And, with no time to prepare for his new role, he had to keep Ms. Feinson’s work moving forward in the midst of the worst recession since the 1930s.
“I didn’t even have her computer passwords,” he says of his former boss, whom he calls a “kind of a one-woman band” in the way she ran the organization. After her death, he says, he learned that she had recently told the board about her plans to step aside from the executive role, but she had never alerted Mr. Dumais to this possibility.
The board, which included Ms. Feinson’s husband, was “a founder’s board,” says Mr. Dumais. “They were really good at saying, ‘Great idea. Go do that.’ But they had no experience at really taking on responsibility for running the organization.”
Also, the group, then operating on a $350,000 budget, was “running out of money,” he says, and desperately needed to move to cheaper office space.
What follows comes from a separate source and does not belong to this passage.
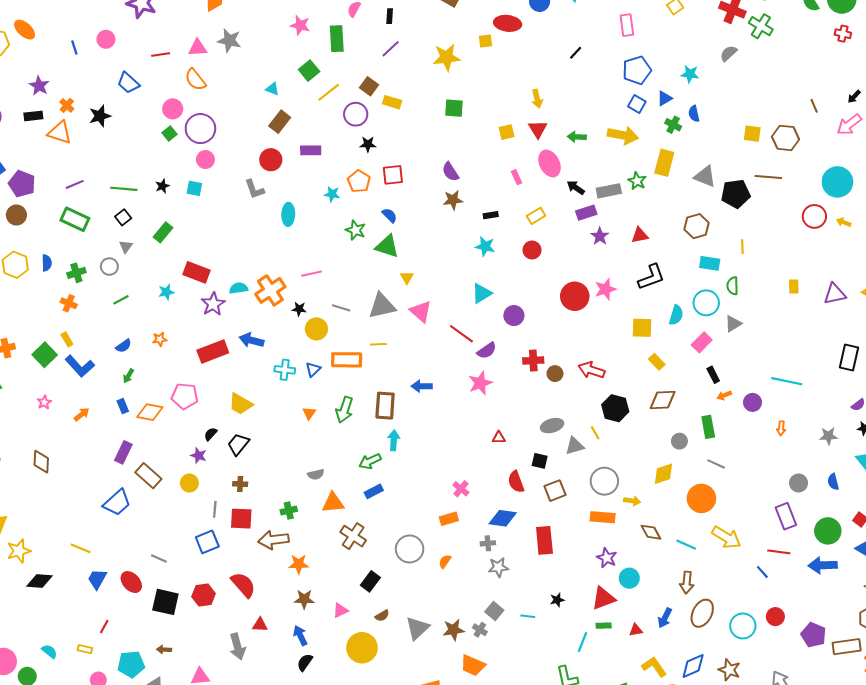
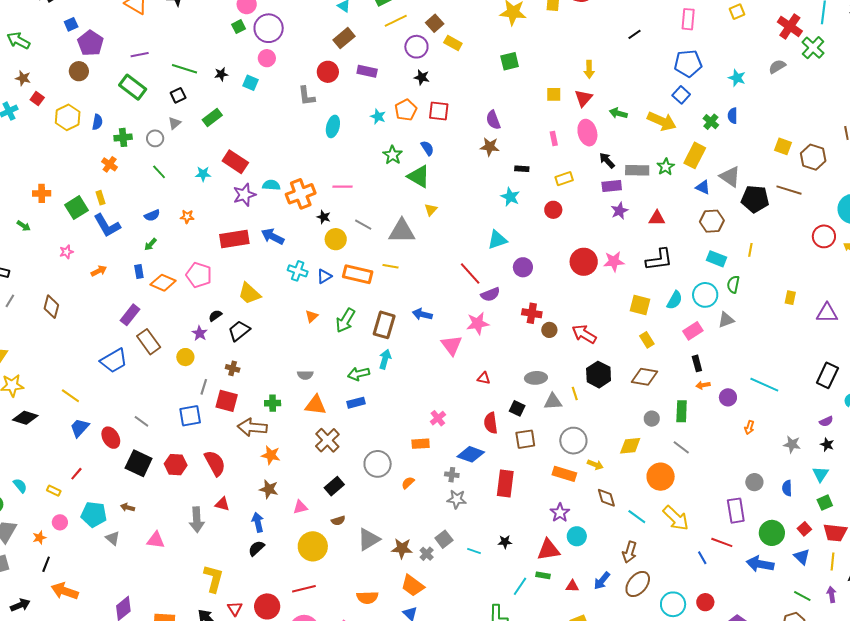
blue triangle: (665, 98) -> (703, 187), moved, turned 42
green square: (454, 108) -> (510, 61), turned -30
green line: (121, 300) -> (159, 172), turned 63
pink triangle: (421, 312) -> (452, 345), moved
He felt, he says, “extraordinarily alone” in his predicament—until, while shopping for a new headquarters, he learned about a new program at the New School designed to guide executives who had followed founders and other longtime leaders of nonprofit groups into their organizations’ top jobs.
As a participant in the Tenenbaum Leadership Initiative: Leading After the Legacy, the guidance he received from his classmates, instructors, and assigned coach helped him “right the ship,” he says. GroupWorks’s board now includes four new members and has seen the departure of some previous ones. The group’s budget expanded a bit this year, he says, and he has made progress in generating new revenue via partnerships with schools.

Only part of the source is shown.